Indeed, the Arab heartland has rarely seemed so weak and vulnerable:

* Egypt is today close to bankruptcy, a condition which severely limits its regional influence. Once the most powerful Arab country, it is today a victim of long years of authoritarian rule and of a population explosion. When Jamal Abdul Nasser’s Free Officers took power in 1952, there were about 18 million Egyptians; today there are 85 million. Egypt desperately needs international credits and is dependent on American support to get them. It cannot afford to show sympathy to Hamas in Gaza since the US — pandering to Israel — considers it a terrorist organisation.

* Iraq has far from recovered from the American invasion of 2003, engineered and driven by pro-Israeli neo-cons and from the nine-year occupation which followed. Now under Shiite leadership, and allied to Iran, it is a long way from recovering its once influential place in Arab affairs. It has virtually lost control of its Kurdish territories and is being torn apart by Sunni-Shiite strife.

* Syria is in the grip of a brutal civil war, which threatens to overthrow its secular Baathist regime, in power since 1963. If the regime is toppled, Syria can then be ruled by hard-line Islamists, who are leading the revolt against President Bashar Al Assad.

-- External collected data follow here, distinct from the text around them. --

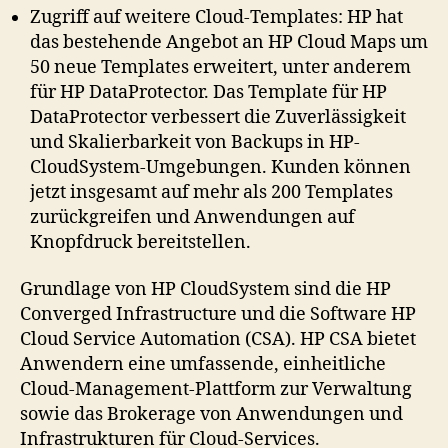
Zugriff auf weitere Cloud-Templates: HP hat
das bestehende Angebot an HP Cloud Maps um
50 neue Templates erweitert, unter anderem
für HP DataProtector. Das Template für HP
DataProtector verbessert die Zuverlässigkeit
und Skalierbarkeit von Backups in HP-
CloudSystem-Umgebungen. Kunden können
jetzt insgesamt auf mehr als 200 Templates
zurückgreifen und Anwendungen auf
Knopfdruck bereitstellen.
Grundlage von HP CloudSystem sind die HP
Converged Infrastructure und die Software HP
Cloud Service Automation (CSA). HP CSA bietet
Anwendern eine umfassende, einheitliche
Cloud-Management-Plattform zur Verwaltung
sowie das Brokerage von Anwendungen und
Infrastrukturen für Cloud-Services.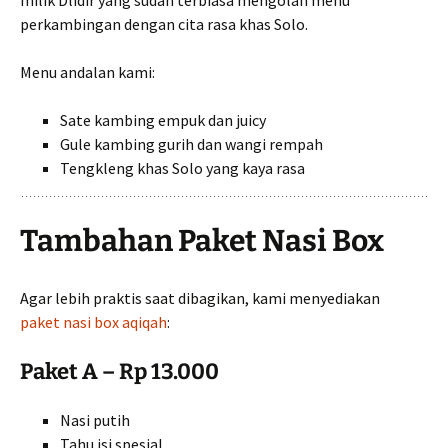
perkambingan dengan cita rasa khas Solo.
Menu andalan kami:
Sate kambing empuk dan juicy
Gule kambing gurih dan wangi rempah
Tengkleng khas Solo yang kaya rasa
Tambahan Paket Nasi Box
Agar lebih praktis saat dibagikan, kami menyediakan
paket nasi box aqiqah
:
Paket A – Rp 13.000
Nasi putih
Tahu isi spesial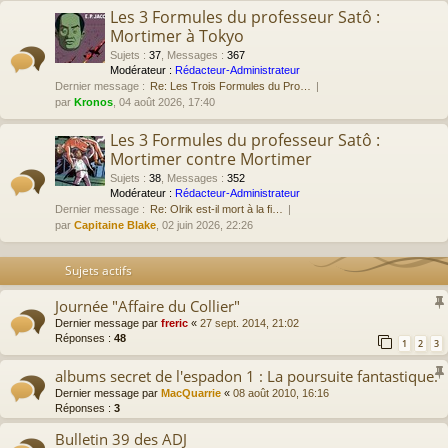
Les 3 Formules du professeur Satô :
Mortimer à Tokyo
Sujets
:
37
,
Messages
:
367
Modérateur :
Rédacteur-Administrateur
Dernier message :
Re: Les Trois Formules du Pro…
par
Kronos
, 04 août 2026, 17:40
Les 3 Formules du professeur Satô :
Mortimer contre Mortimer
Sujets
:
38
,
Messages
:
352
Modérateur :
Rédacteur-Administrateur
Dernier message :
Re: Olrik est-il mort à la fi…
par
Capitaine Blake
, 02 juin 2026, 22:26
Sujets actifs
Journée "Affaire du Collier"
Dernier message par
freric
«
27 sept. 2014, 21:02
Réponses :
48
1
2
3
albums secret de l'espadon 1 : La poursuite fantastique.
Dernier message par
MacQuarrie
«
08 août 2010, 16:16
Réponses :
3
Bulletin 39 des ADJ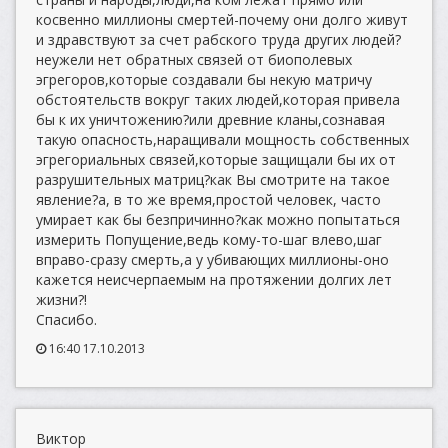
косвенно миллионы смертей-почему они долго живут
и здравствуют за счет рабского труда других людей?
неужели нет обратных связей от биополевых
эгрегоров,которые создавали бы некую матричу
обстоятельств вокруг таких людей,которая привела
бы к их уничтожению?или древние кланы,сознавая
такую опасность,наращивали мощность собственных
эгрегориальных связей,которые защищали бы их от
разрушительных матриц?как Вы смотрите на такое
явление?а, в то же время,простой человек, часто
умирает как бы безпричинно?как можно попытаться
измерить Попущение,ведь кому-то-шаг влево,шаг
вправо-сразу смерть,а у убивающих миллионы-оно
кажется неисчерпаемым на протяжении долгих лет
жизни?!
Спасибо.
16:40 17.10.2013
Виктор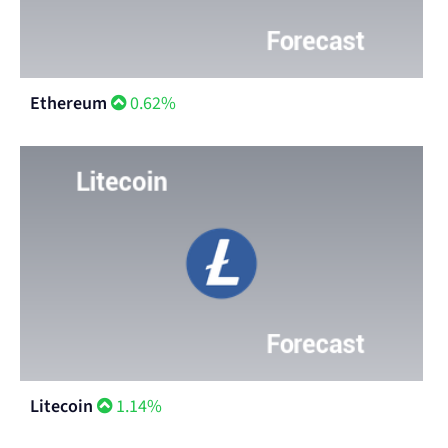
Ethereum
0.62%
Litecoin
1.14%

It is quite likely, however, that the country may be partitioned into small confessional units, each looking desperately to its own defence. So great is the human and material damage Syria has suffered in these past two years that it seems unlikely that it will ever recover its long-standing role as a barrier to Israeli power in the Levant.

* Under Israeli pressure, the US is subjecting Iran to a cruel siege. This has greatly enfeebled the Iran-Syria-Hezbollah alliance which, over the past three decades, had attempted to keep Israeli power in check. Today, the alliance is in grave danger of collapse: Iran is battling against crippling sanctions, Syria faces dismemberment, while a nervous Hezbollah contemplates the potential loss of its two external patrons. On March 21, in occupied Jerusalem, Obama blatantly embraced Israel’s point of view by calling on foreign governments to brand Hezbollah a “terrorist organisation”.

What sense, therefore, can one make of the overall picture? How to explain Israel’s arrogant self-confidence and its cold-hearted refusal to allow the Palestinians a mini-state of their own? Part of the answer, at least, must surely lie in Egypt’s insolvency; in the deep divisions in Iraqi society, scarred by a decade of conflict; in Syria’s cruel civil war; and in Iran’s struggle to survive harsh American sanctions.

By all accounts, Arab public opinion has been shocked by Obama’s extravagant love affair with Israel. It was not what the Arabs had expected. In their innocence, they had thought the American president would put on a show of neutrality and do his best to promote a solution to the Palestinian crisis. They had not realised — or had forgotten — how little influence the Arabs have in Washington and how their own long-running and still unfinished revolutions have sapped their energies and undermined their international influence. The awakening has been rude.

Patrick Seale is a commentator and author of several books on Middle East affairs.